The U.S. and Iran have reached an interim agreement to pause hostilities and reopen the Strait of Hormuz, easing the macro pressure that has weighed on crypto markets for weeks. Oil prices fell sharply and equities rallied, while bitcoin showed only modest movement.
Brent crude dropped more than 4% toward $83, its lowest level in three months, as the Strait of Hormuz, which handles roughly one-fifth of global oil shipments, is expected to reopen on June 19. Asian shares rose more than 3%, with Japan’s Nikkei on track for a record close. Bitcoin was trading near $65,000, slightly higher over the weekend but still confined within its recent $63,000 to $65,000 range, according to CoinDesk data.
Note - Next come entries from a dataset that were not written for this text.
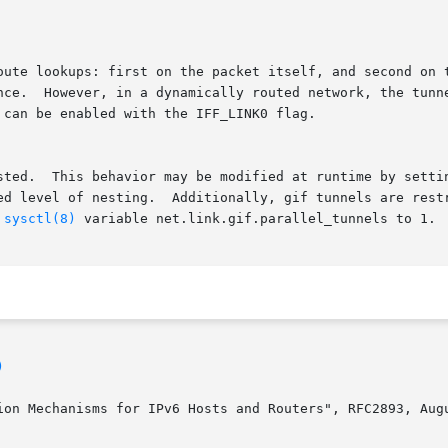
oute lookups: first on the packet itself, and second on t
, ignoring

can be enabled with the IFF_LINK0 flag.

sted.  This behavior may be modified at runtime by setti
cted to one per pair of end points.  Parallel

 
sysctl(8)
 variable net.link.gif.parallel_tunnels to 1.

)
ion Mechanisms for IPv6 Hosts and Routers", RFC2893, Augu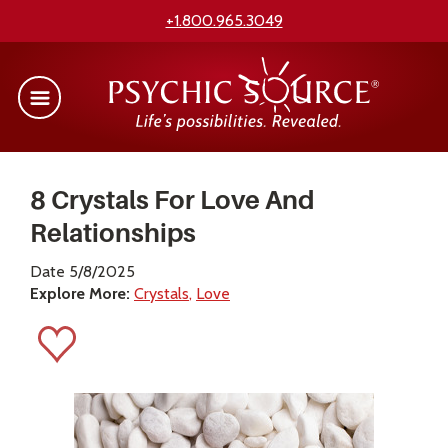
+1.800.965.3049
8 Crystals For Love And
Relationships
Date 5/8/2025
Explore More:
Crystals
Love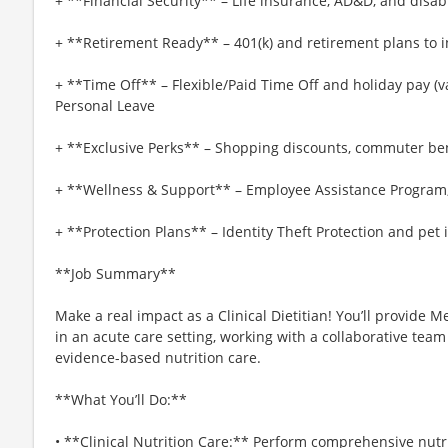
+ **Financial Security** – Life insurance, AD&D, and disab
+ **Retirement Ready** – 401(k) and retirement plans to i
+ **Time Off** – Flexible/Paid Time Off and holiday pay (var
Personal Leave
+ **Exclusive Perks** – Shopping discounts, commuter be
+ **Wellness & Support** – Employee Assistance Program
+ **Protection Plans** – Identity Theft Protection and pet
**Job Summary**
Make a real impact as a Clinical Dietitian! You’ll provide
in an acute care setting, working with a collaborative te
evidence-based nutrition care.
**What You’ll Do:**
• **Clinical Nutrition Care:** Perform comprehensive nut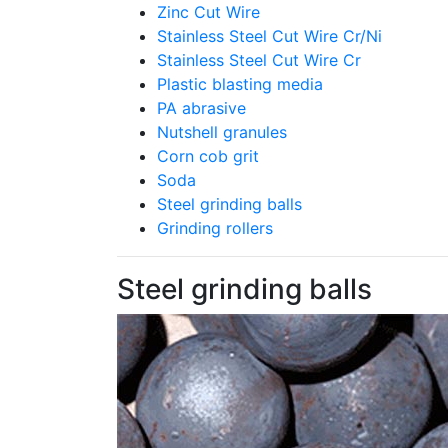
Zinc Cut Wire
Stainless Steel Cut Wire Cr/Ni
Stainless Steel Cut Wire Cr
Plastic blasting media
PA abrasive
Nutshell granules
Corn cob grit
Soda
Steel grinding balls
Grinding rollers
Steel grinding balls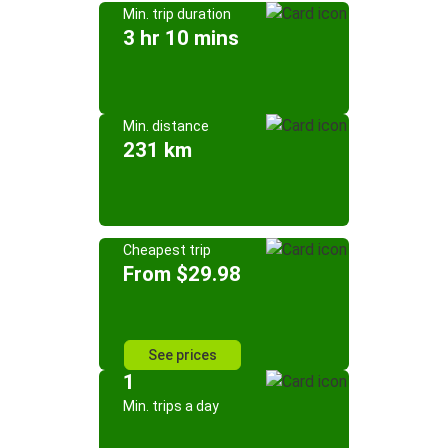
Min. trip duration
3 hr 10 mins
Min. distance
231 km
Cheapest trip
From $29.98
See prices
1
Min. trips a day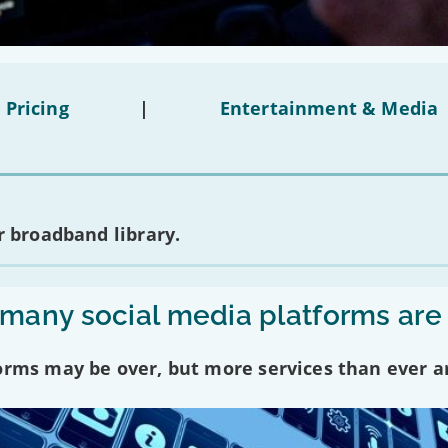
 Pricing
|
Entertainment & Media
 broadband library.
any social media platforms are
forms may be over, but more services than ever a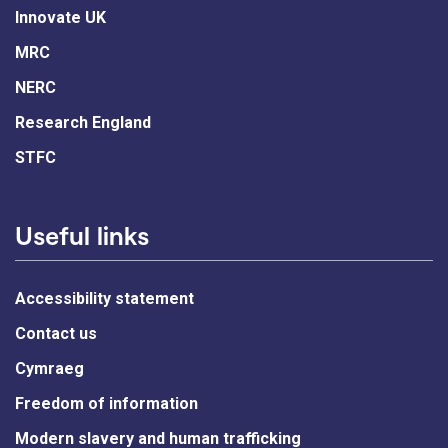
Innovate UK
MRC
NERC
Research England
STFC
Useful links
Accessibility statement
Contact us
Cymraeg
Freedom of information
Modern slavery and human trafficking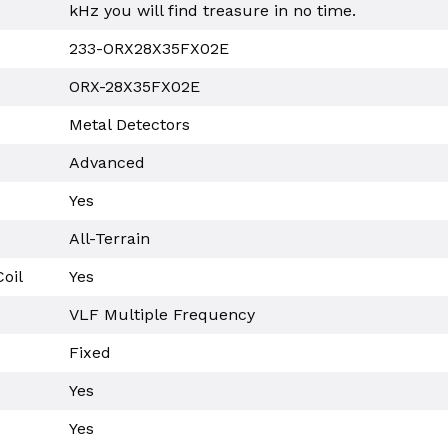
kHz you will find treasure in no time.
233-ORX28X35FX02E
ORX-28X35FX02E
Metal Detectors
Advanced
Yes
All-Terrain
oil
Yes
VLF Multiple Frequency
Fixed
Yes
Yes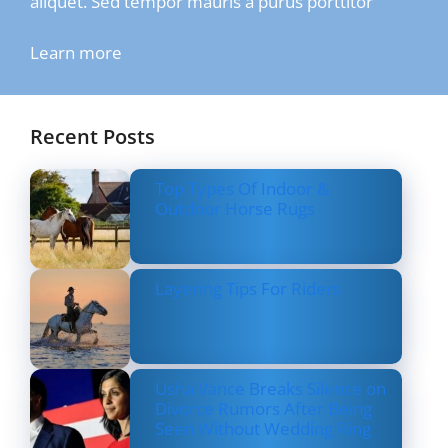
aliquet. Sed tempor mauris a purus porttitor
Learn more
Recent Posts
Top Types Of Indoor &
Outdoor Horse Rugs
Layering Tips For Riders
Usha Vance Breaks Silence on
Divorce Rumors After Being
Seen Without Wedding Ring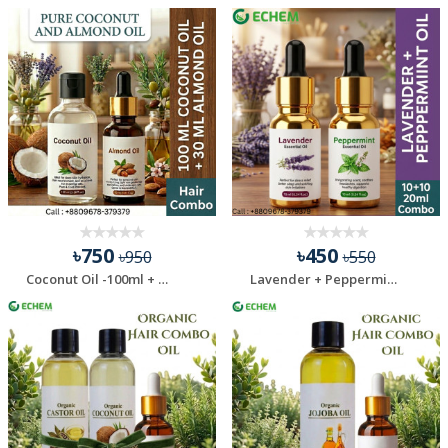
৳750
৳450
৳950
৳550
Coconut Oil -100ml + Almond Oil - 30 ml Combo Pack
Lavender + Peppermint Essential Oil - 20 Ml Combo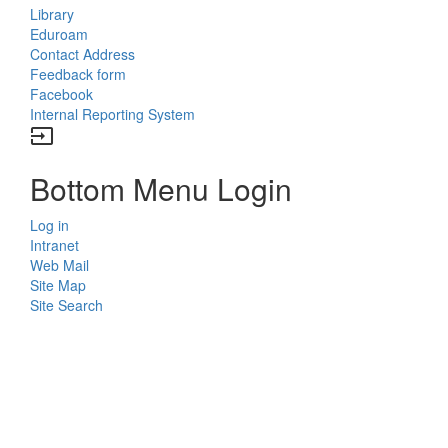
Library
Eduroam
Contact Address
Feedback form
Facebook
Internal Reporting System
input
Bottom Menu Login
Log in
Intranet
Web Mail
Site Map
Site Search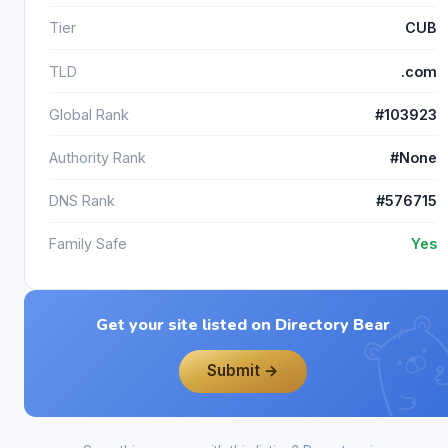
Tier
CUB
TLD
.com
Global Rank
#103923
Authority Rank
#None
DNS Rank
#576715
Family Safe
Yes
Get your site listed on Directory Bear
Submit →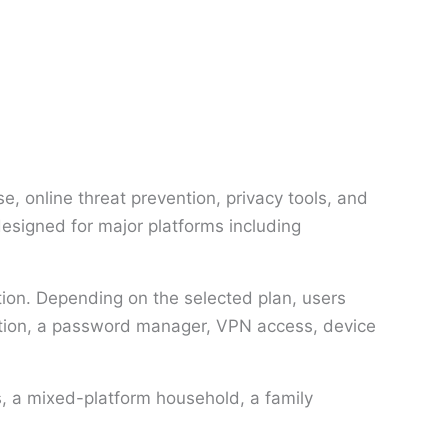
, online threat prevention, privacy tools, and
designed for major platforms including
ction. Depending on the selected plan, users
ection, a password manager, VPN access, device
, a mixed-platform household, a family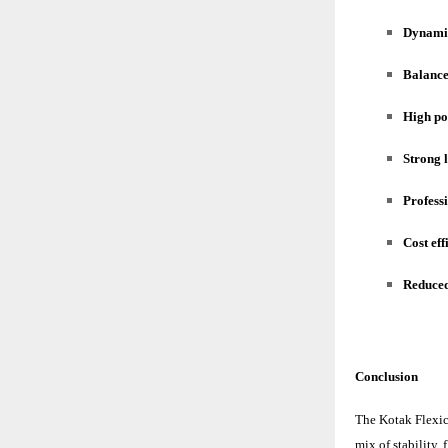
Dynamic
Balance
High po
Strong 
Profess
Cost eff
Reduced
Conclusion
The
Kotak Flexi
mix of stability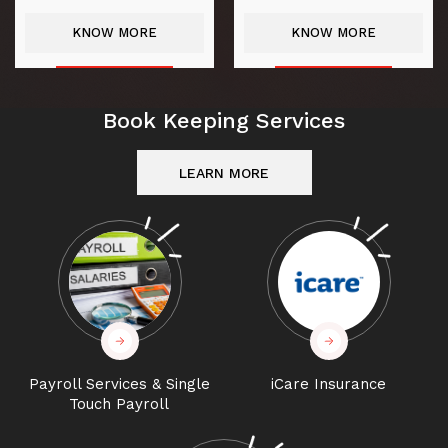
KNOW MORE
KNOW MORE
Book Keeping Services
LEARN MORE
Payroll Services & Single
iCare Insurance
Touch Payroll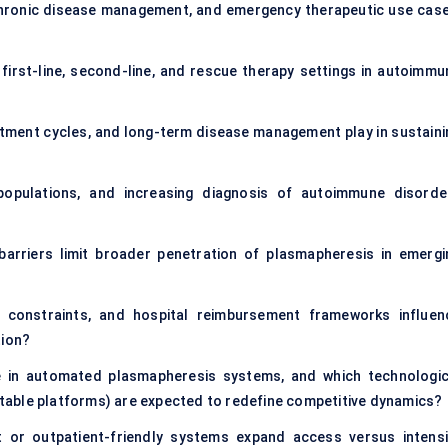
hronic disease management, and emergency therapeutic use case
irst-line, second-line, and rescue therapy settings in autoimmu
tment cycles, and long-term disease management play in sustaini
populations, and increasing diagnosis of autoimmune disorde
 barriers limit broader penetration of plasmapheresis in emergi
g constraints, and hospital reimbursement frameworks influen
ion?
ne in automated plasmapheresis systems, and which technologic
ortable platforms) are expected to redefine competitive dynamics?
 or outpatient-friendly systems expand access versus intensi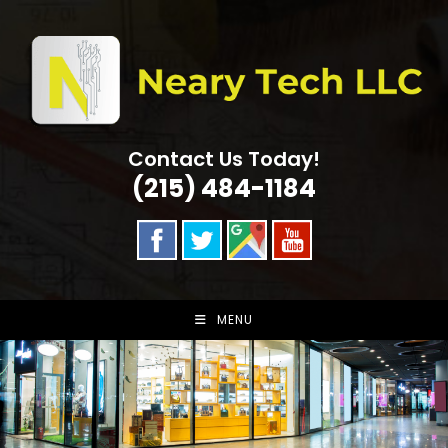
Skip
to
content
Contact Us Today!
(215) 484-1184
MENU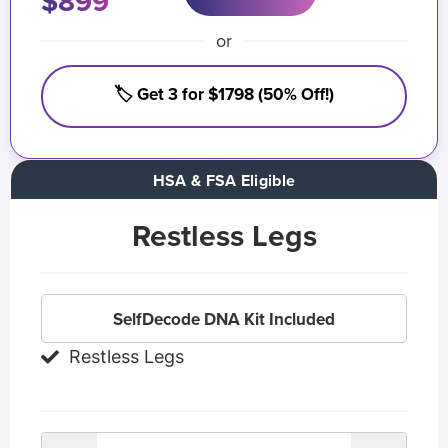
$899
or
🏷️ Get 3 for $1798 (50% Off!)
HSA & FSA Eligible
Restless Legs
SelfDecode DNA Kit Included
Restless Legs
Traders may be wary because bitcoin has seen similar relief rallies fade before. A ceasefire in April collapsed, and U.S. strikes broke another truce on June 9, each time reversing much of the market optimism.
Markets are not treating the agreement as permanent until the June 19 signing in Switzerland holds. The deal remains interim, sanctions have yet to be resolved, and Trump has said he could resume strikes if nuclear talks fail.
For crypto, the more important channel may be inflation rather than the geopolitical headline itself.
Lower oil prices could ease the price pressures that have pushed central banks toward tighter policy. Meanwhile, the Bank of Japan is due to decide on policy tomorrow, and a softer inflation backdrop could reduce the hawkish tone that has revived risks around the yen carry trade.
If that dynamic unfolds, it could help draw liquidity back toward crypto assets.